Vincent Chabault Gallimard, 2020, 176 p., 18 €

Contrairement à ce que pourrait laisser entendre le sous-titre, ce livre n’est pas un pamphlet contre Amazon et consorts. Il en démontre plutôt l’impossibilité concrète. Vincent Chabault, auteur d’une Sociologie de la consommation (Dunod, 2017), considère le magasin « comme un espace social sur lequel se structurent des décisions, des actes d’achat et, plus largement, une culture marchande ». Et celle-ci se transforme du fait des plateformes numériques — ce que désigne le néologisme « amazonisation » —, bien au-delà de l’approvisionnement en ligne. Mais cette transformation n’implique pas la fin du magasin, n’en déplaise aux tenants du « retail apocalypse » ! Au contraire, révolution numérique et commerce en ligne en font ressortir certains de ses aspects essentiels : lieu de relations et de construction identitaire. Du marché du dimanche aux « nouveaux commerçants » (caviste, boucher, fleuriste…), des malls — héritiers des galeries et des passages de la fin du XIXe siècle — aux commerces de la Goutte d’Or, le magasin est signe d’une appartenance et d’un style de vie. Il n’est pas en opposition à Internet : une partie de l’essor vertigineux de l’enseigne Action en France (400 magasins ouverts en six ans, dont 115 pour la seule année 2017) tient au dynamisme d’une communauté d’internautes. Le besoin de relation et de confiance, la matérialité des lieux d’échanges gagnent en fait en importance à mesure que se développent les ventes en ligne.
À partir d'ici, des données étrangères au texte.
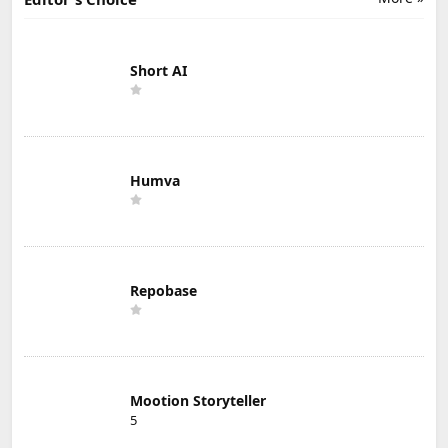
Short AI
Humva
Repobase
Mootion Storyteller
5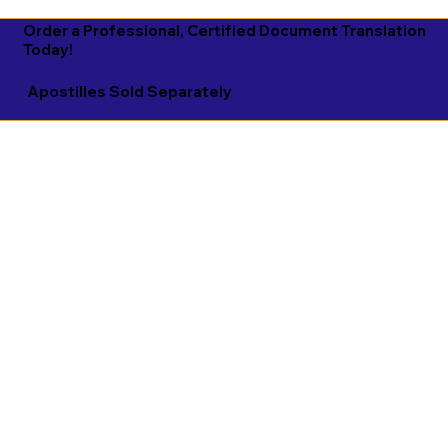
Order a Professional, Certified Document Translation
Today!
Apostilles Sold Separately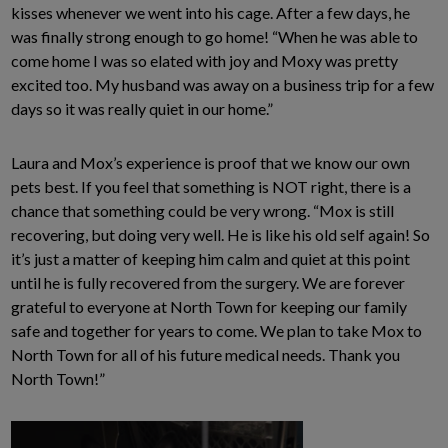
kisses whenever we went into his cage. After a few days, he
was finally strong enough to go home! “When he was able to
come home I was so elated with joy and Moxy was pretty
excited too. My husband was away on a business trip for a few
days so it was really quiet in our home.”
Laura and Mox’s experience is proof that we know our own
pets best. If you feel that something is NOT right, there is a
chance that something could be very wrong. “Mox is still
recovering, but doing very well. He is like his old self again! So
it’s just a matter of keeping him calm and quiet at this point
until he is fully recovered from the surgery. We are forever
grateful to everyone at North Town for keeping our family
safe and together for years to come. We plan to take Mox to
North Town for all of his future medical needs. Thank you
North Town!”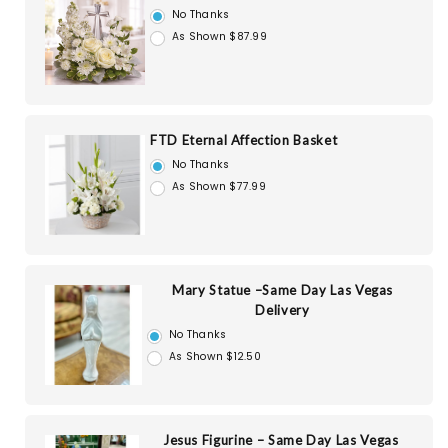
No Thanks
As Shown $87.99
FTD Eternal Affection Basket
No Thanks
As Shown $77.99
Mary Statue –Same Day Las Vegas
Delivery
No Thanks
As Shown $12.50
Jesus Figurine – Same Day Las Vegas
En attestent les milliers de points relais en France transmettant une partie des quelques 500 millions de colis expédiés chaque année, ou encore Le Bon Coin dont 80 % des ventes (110 millions de transactions en 2017) se réalisent en face à face… Des bazars de Barbès aux deux mille librairies indépendantes de l’Hexagone, des foires au vin aux magasins aéroportuaires (travel retail), lectrices et lecteurs sont invités « à une promenade marchande et à une prise de recul vis-à-vis de pratiques quotidiennes, porteuses de significations ». Promenade aussi sérieuse qu’agréable, promenade convaincante : le magasin a de beaux jours devant lui, et, quelque part, contribue à la beauté des jours.